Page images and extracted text
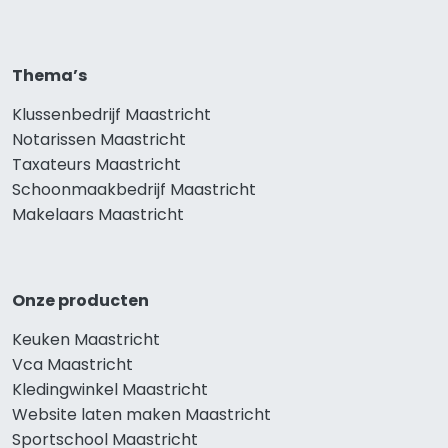
Thema’s
Klussenbedrijf Maastricht
Notarissen Maastricht
Taxateurs Maastricht
Schoonmaakbedrijf Maastricht
Makelaars Maastricht
Onze producten
Keuken Maastricht
Vca Maastricht
Kledingwinkel Maastricht
Website laten maken Maastricht
Sportschool Maastricht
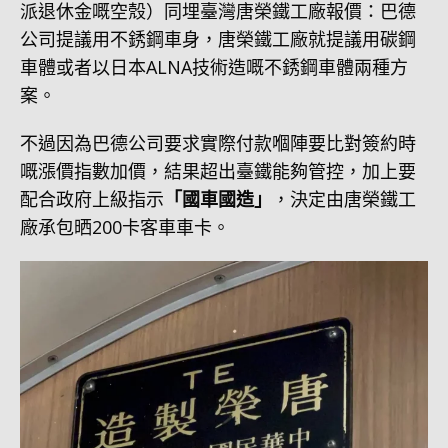
派退休金嘅空殼）同埋臺灣唐榮鐵工廠報價：巴德
公司提議用不銹鋼車身，唐榮鐵工廠就提議用碳鋼
車體或者以日本ALNA技術造嘅不銹鋼車體兩種方
案。
不過因為巴德公司要求實際付款嗰陣要比對簽約時
嘅漲價指數加價，結果超出臺鐵能夠管控，加上要
配合政府上級指示
「國車國造」
，決定由唐榮鐵工
廠承包晒200卡客車車卡。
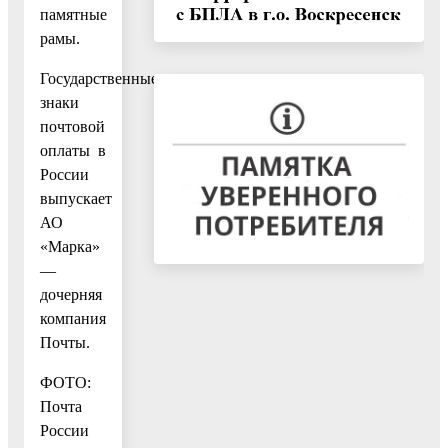
памятные
рамы.
Государственные
знаки
почтовой
оплаты в
России
выпускает
АО
«Марка»
—
дочерняя
компания
Почты.
ФОТО:
Почта
России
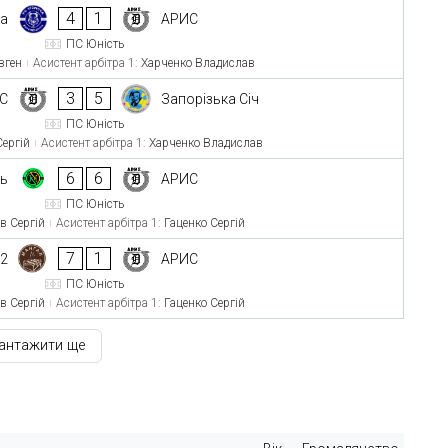
4
1
va
АРИС
ПС Юність
вген
Асистент арбітра 1:
Харченко Владислав
3
5
С
Запорізька Січ
ПС Юність
Сергій
Асистент арбітра 1:
Харченко Владислав
6
6
ць
АРИС
ПС Юність
в Сергій
Асистент арбітра 1:
Гаценко Сергій
7
1
-2
АРИС
ПС Юність
в Сергій
Асистент арбітра 1:
Гаценко Сергій
антажити ще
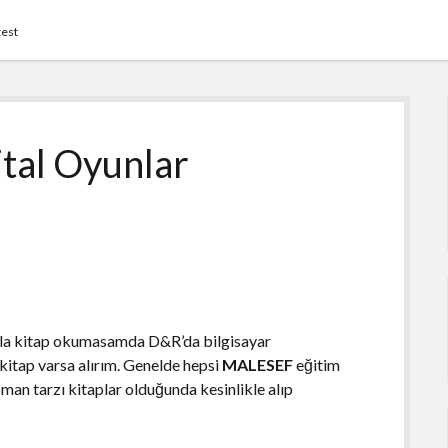
test
ital Oyunlar
zla kitap okumasamda D&R’da bilgisayar
kitap varsa alırım. Genelde hepsi
MALESEF
eğitim
an tarzı kitaplar olduğunda kesinlikle alıp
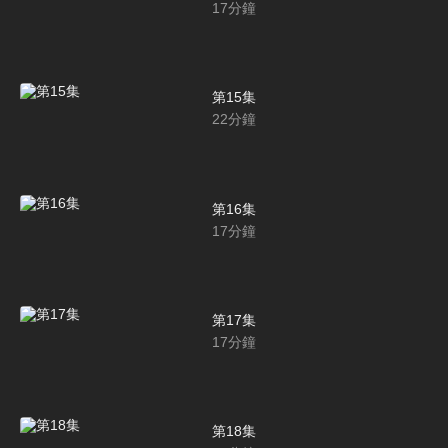
17
分鐘
第15集
22
分鐘
第16集
17
分鐘
第17集
17
分鐘
第18集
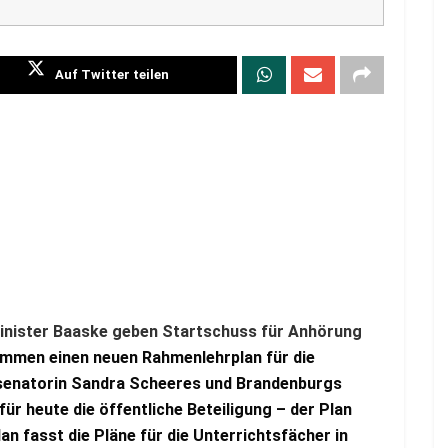
Auf Twitter teilen
inister Baaske geben Startschuss für Anhörung
ommen einen neuen Rahmenlehrplan für die
gssenatorin Sandra Scheeres und Brandenburgs
ür heute die öffentliche Beteiligung – der Plan
n fasst die Pläne für die Unterrichtsfächer in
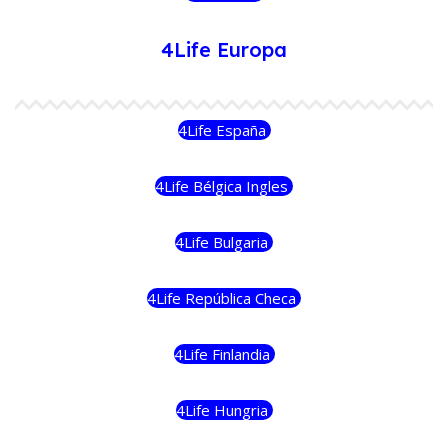
4Life Europa
4Life España
4Life Bélgica Ingles
4Life Bulgaria
4Life República Checa
4Life Finlandia
4Life Hungria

PROBLEM STATEMENT:
Could you retype every record above exactly, leaving the pictures out?

ANSWER TO THIS PROBLEM:
Thema’s
Klussenbedrijf Maastricht
Notarissen Maastricht
Taxateurs Maastricht
Schoonmaakbedrijf Maastricht
Makelaars Maastricht
Onze producten
Keuken Maastricht
Vca Maastricht
Kledingwinkel Maastricht
Website laten maken Maastricht
Sportschool Maastricht
派退休金嘅空殼）同埋臺灣唐榮鐵工廠報價：巴德
公司提議用不銹鋼車身，唐榮鐵工廠就提議用碳鋼
車體或者以日本ALNA技術造嘅不銹鋼車體兩種方
案。
不過因為巴德公司要求實際付款嗰陣要比對簽約時
嘅漲價指數加價，結果超出臺鐵能夠管控，加上要
配合政府上級指示
「國車國造」
，決定由唐榮鐵工
廠承包晒200卡客車車卡。
памятные
рамы.
Государственные
знаки
почтовой
оплаты в
России
выпускает
АО
«Марка»
—
дочерняя
компания
Почты.
ФОТО:
Почта
России
4
1
va
АРИС
ПС Юність
вген
Асистент арбітра 1:
Харченко Владислав
3
5
С
Запорізька Січ
ПС Юність
Сергій
Асистент арбітра 1:
Харченко Владислав
6
6
ць
АРИС
ПС Юність
в Сергій
Асистент арбітра 1:
Гаценко Сергій
7
1
-2
АРИС
ПС Юність
в Сергій
Асистент арбітра 1:
Гаценко Сергій
антажити ще
test
ital Oyunlar
zla kitap okumasamda D&R’da bilgisayar
kitap varsa alırım. Genelde hepsi
MALESEF
eğitim
an tarzı kitaplar olduğunda kesinlikle alıp
17
分鐘
第15集
22
分鐘
第16集
17
分鐘
第17集
17
分鐘
第18集
Auf Twitter teilen
inister Baaske geben Startschuss für Anhörung
ommen einen neuen Rahmenlehrplan für die
gssenatorin Sandra Scheeres und Brandenburgs
ür heute die öffentliche Beteiligung – der Plan
n fasst die Pläne für die Unterrichtsfächer in
4Life Europa
4Life España
4Life Bélgica Ingles
4Life Bulgaria
4Life República Checa
4Life Finlandia
4Life Hungria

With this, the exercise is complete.